Семен испуганно дернулся. Задыхающимся, срывным голосом спросил:
— А поворот… на Маркелицы… где?
— Видел, родимый, видел! — торопливо и неестественно закричал Кузьма. — Там поворот был на Маркелицы, только разобранный весь, бревна были вынуты. Ползком там можно было пробраться. И аккурат против этого места палка стояла с платком…
Резким усилием Семен выдернул из болота увязшую руку. Сжал кулак и со злостью ударил им по трясине, разбрызгивая грязную воду.
— Палка с платком! — закричал он. — И ты выдернул ее, да?!
— Выдернул, брат, прости…
И, помолчав, упавшим голосом Кузьма продолжал:
— Понял я теперь — для тебя эта палка была. Знаком, где сворачивать тебе на Маркелицы, а я выдернул… Ты прошел мимо и попал на Эльмитовскую гать. К нам пошел. В свою ловушку попался… И здесь ваши разобрали… Все теперь понял… Прости, брат!.. Не хотел я у белых служить. Заставили. Что ж поделаешь…
Оба замолчали. Кузьма не плакал больше.
Болото под ними глухо шлепало и лопалось. Семен и Кузьма быстро погружались в трясинную муть. Чтобы дышать, им приходилось теперь, до боли сгибая шею, закидывать голову назад.
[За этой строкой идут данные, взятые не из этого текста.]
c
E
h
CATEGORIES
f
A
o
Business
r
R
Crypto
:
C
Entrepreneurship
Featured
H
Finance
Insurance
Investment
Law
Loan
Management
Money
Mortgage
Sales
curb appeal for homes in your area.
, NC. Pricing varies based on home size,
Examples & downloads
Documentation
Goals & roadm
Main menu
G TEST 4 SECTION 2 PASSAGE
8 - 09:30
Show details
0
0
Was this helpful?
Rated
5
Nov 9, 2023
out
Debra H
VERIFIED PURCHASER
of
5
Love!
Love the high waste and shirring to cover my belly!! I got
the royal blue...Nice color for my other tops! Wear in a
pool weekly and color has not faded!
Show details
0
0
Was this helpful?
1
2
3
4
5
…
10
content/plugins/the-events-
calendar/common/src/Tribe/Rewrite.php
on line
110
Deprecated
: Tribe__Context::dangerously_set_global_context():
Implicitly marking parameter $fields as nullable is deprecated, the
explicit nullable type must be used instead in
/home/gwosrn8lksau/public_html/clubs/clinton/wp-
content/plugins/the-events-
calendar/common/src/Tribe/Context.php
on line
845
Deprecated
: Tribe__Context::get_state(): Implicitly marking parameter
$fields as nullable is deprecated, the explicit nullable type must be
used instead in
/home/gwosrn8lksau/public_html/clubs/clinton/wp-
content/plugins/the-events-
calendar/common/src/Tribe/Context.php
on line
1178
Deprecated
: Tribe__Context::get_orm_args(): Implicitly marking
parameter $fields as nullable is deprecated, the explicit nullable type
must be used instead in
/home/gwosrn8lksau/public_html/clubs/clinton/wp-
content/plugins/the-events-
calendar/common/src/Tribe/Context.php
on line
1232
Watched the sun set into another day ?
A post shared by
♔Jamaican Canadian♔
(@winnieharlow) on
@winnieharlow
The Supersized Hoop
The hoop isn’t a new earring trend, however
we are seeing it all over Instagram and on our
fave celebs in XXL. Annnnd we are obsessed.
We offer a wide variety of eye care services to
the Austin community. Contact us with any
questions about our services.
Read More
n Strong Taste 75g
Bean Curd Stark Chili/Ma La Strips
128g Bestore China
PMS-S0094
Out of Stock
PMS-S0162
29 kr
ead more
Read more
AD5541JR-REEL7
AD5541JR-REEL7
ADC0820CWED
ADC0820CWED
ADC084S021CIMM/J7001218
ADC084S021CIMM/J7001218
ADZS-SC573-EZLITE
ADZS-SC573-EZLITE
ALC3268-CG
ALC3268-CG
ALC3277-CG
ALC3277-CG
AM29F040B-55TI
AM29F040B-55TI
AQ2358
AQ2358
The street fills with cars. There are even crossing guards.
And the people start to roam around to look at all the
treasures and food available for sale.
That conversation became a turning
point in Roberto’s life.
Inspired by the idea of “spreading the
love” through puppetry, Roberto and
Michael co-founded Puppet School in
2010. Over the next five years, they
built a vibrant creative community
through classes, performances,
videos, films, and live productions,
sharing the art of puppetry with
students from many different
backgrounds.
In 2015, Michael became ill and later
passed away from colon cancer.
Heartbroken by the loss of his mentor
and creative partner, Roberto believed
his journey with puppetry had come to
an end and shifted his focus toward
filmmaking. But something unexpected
Солнце поднималось все выше и выше. Туман беспокойно двигался под ним, дергался и дымился. В нем ползли тонкие серые струи и быстро уносились вверх.
— Я кричать буду, — сказал Кузьма.
— Кричи. Никто не услышит. А если услышит, не пойдет. Время беспокойное…
Разорвав туман, лучи солнца вдруг упали на соседний куст, и верхушка его зазолотилась. Кузьма повернул голову.
— Солнышко, брат, смотри, — сказал он. — И какое веселое! Погляди…
Семен ничего не ответил.
— Слышишь, брат? — повторил Кузьма.
Со стороны Семена послышалось задавленное булькание. Кузьма хотел посмотреть, но, как только он повернул голову, рот и нос его сразу погрузились в трясину.
Кузьма дернул головой обратно. Только в этом положении он мог еще дышать.
Булькание прекратилось. Страшный, задушенный, совсем не Семенов голос, прерываясь, прохрипел:
— Прощай, Андрейка… Не сердись… ужо… гостинцу из города… привезу… семечек…
Хрип прервался. В болоте лопнул большой пузырь воздуха, один, другой…
Верхушка куста золотилась все больше и больше. По стебелькам, по веткам и чахлым листьям поползли вниз оранжевые змейки, карабкаясь с сучка на сучок. Кузьма не спускал с них глаз. Смрадная, жидкая муть натекла ему на лицо. Кузьма стал задыхаться. Конвульсивно дернувшись, он широко раскрыл рот, и темная, дурно пахнущая грязь хлынула ему в легкие.